Collado de la Cruz de Caravaca (rad-net/dpa) - Lennard Kämna riss die Arme nach oben und klopfte sich auf die Brust, nachdem er die matschige Piste am Collado de la Cruz hinaufgestürmt war. Der Bora-hansgrohe-Profi hat sein Triple bei den Grand Tours perfekt gemacht und die neunte Etappe der 78. Vuelta a España im Alleingang gewonnen. Die Gesamtführung verteidigte Sepp Kuss (Jumbo-Visma).
Die Anfangsphase der 184 Kilometer langen Etappe war von Seitenwind geprägt. Jumbo-Visma versuchte das Feld zu zerteilen. Dadurch entstand eine Spitzengruppe mit 13 Fahrern - mit nicht weniger als sieben Jumbo-Visma-Profis. Mit dabei waren Primoz Roglic, Jonas Vingegaard, Sepp Kuss, Jan Tratnik, Dylan van Baarle und Attila Valter. Remco Evenepoel, Mattia Cattaneo (beide Soudal-Quick Step), Aleksandr Vlasov, Emanuel Buchmann, Nico Denz (Bora-hansgrohe) und Matevz Govekar (Bahrain-Victorious). Die gruppe ging mit einer Minute Vorsprung in den ersten von zwei kategorisierten Anstiegen. Im Feld hatte aber mittlerweile das UAE-Team Emirates die Nachführarbeit organisiert und holte die Ausreißer am Anstieg wieder ein. Dort waren es noch über 100 Kilometer bis ins Ziel.
Danach ging allerdings eine neue Ausreißergruppe mit acht Fahrern - unter ihnen Kämna. Die Gruppe hatte schnell mehrere Minuten Vorsprung. Doch auch im Peloton war das Tempo hoch, denn es gab erneut eine Windkanten-Situation, die Soudal-Quick Step auszunutzen versuchte. Dadurch schrumpfte der Abstand zur Spitzengruppe um Kämna wieder, aber schließlich ging die Gruppe mit fünf Minuten Vorsprung in die letzten 30 Kilometer.

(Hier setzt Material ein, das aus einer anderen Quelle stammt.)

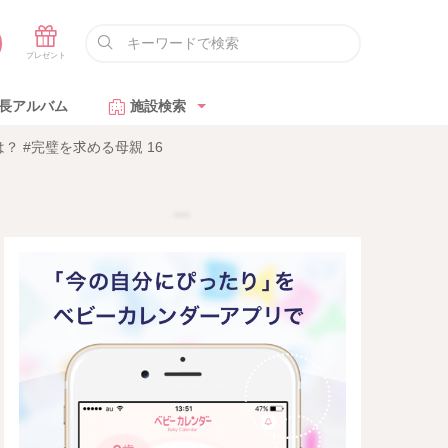
長アルバム
施設検索
 #完璧を求める母親 16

Am 8,2 Kilometer langen und durchschnittlich 5,4 Prozent steilen Schlussanstieg hinauf nach Caravaca wurde schnell klar, dass Kämna der beste Kletterer der Ausreißer war. Drei Fahrer, unter anderem Matteo Sobrero (Jayco-AlUla), konnten eine Zeit lang folgen, aber Kämna gab fünf Kilometer vor dem Ziel Vollgas. Der Deutsche hatte schnell eine Lücke, nur Sobrero blieb ihm noch auf den Fersen. Allerdings kam der Italiener ihm auch nicht mehr näher, sodass der 26-Jährige mit 13 Sekunden Vorsprung vor Sobrero gewann. Mit 1:12 Minuten Rückstand kam Kämnas ehemaliger Fluchtgefährte Chris Hamilton (DSM-Firmenich) als Dritter ins Ziel. Kämna hatte es bereits auf der dritten Etappe probiert und hatte den Sieg schon vor Augen, ehe er anderthalb Kilometer vor dem Ziel überholt wurde. Und auch auf der sechsten Etappe hatte Kämna vergeblich sein Glück in einer Ausreißergruppe gesucht.
Die Favoriten fürs Gesamtklassement wiesen rund drei Minuten Rückstand auf. Damit kam Kuss' Gesamtführung nicht in Gefahr. Er liegt weiterhin 43 Sekunden vor Marc Soler (UAE-Team Emirates) und 1:02 Minuten vor Lenny Martinez (Groupama-FDJ).
Nach dem ersten Ruhetag wartet am Dienstag gleich das Einzelzeitfahren über 25,8 Kilometer. Dabei verspricht vor allem das Duell zwischen dem belgischen Zeitfahrweltmeister Evenepoel und Vingegaard, der bei der Tour im Kampf gegen die Uhr die Konkurrenz beherrscht hatte, große Spannung.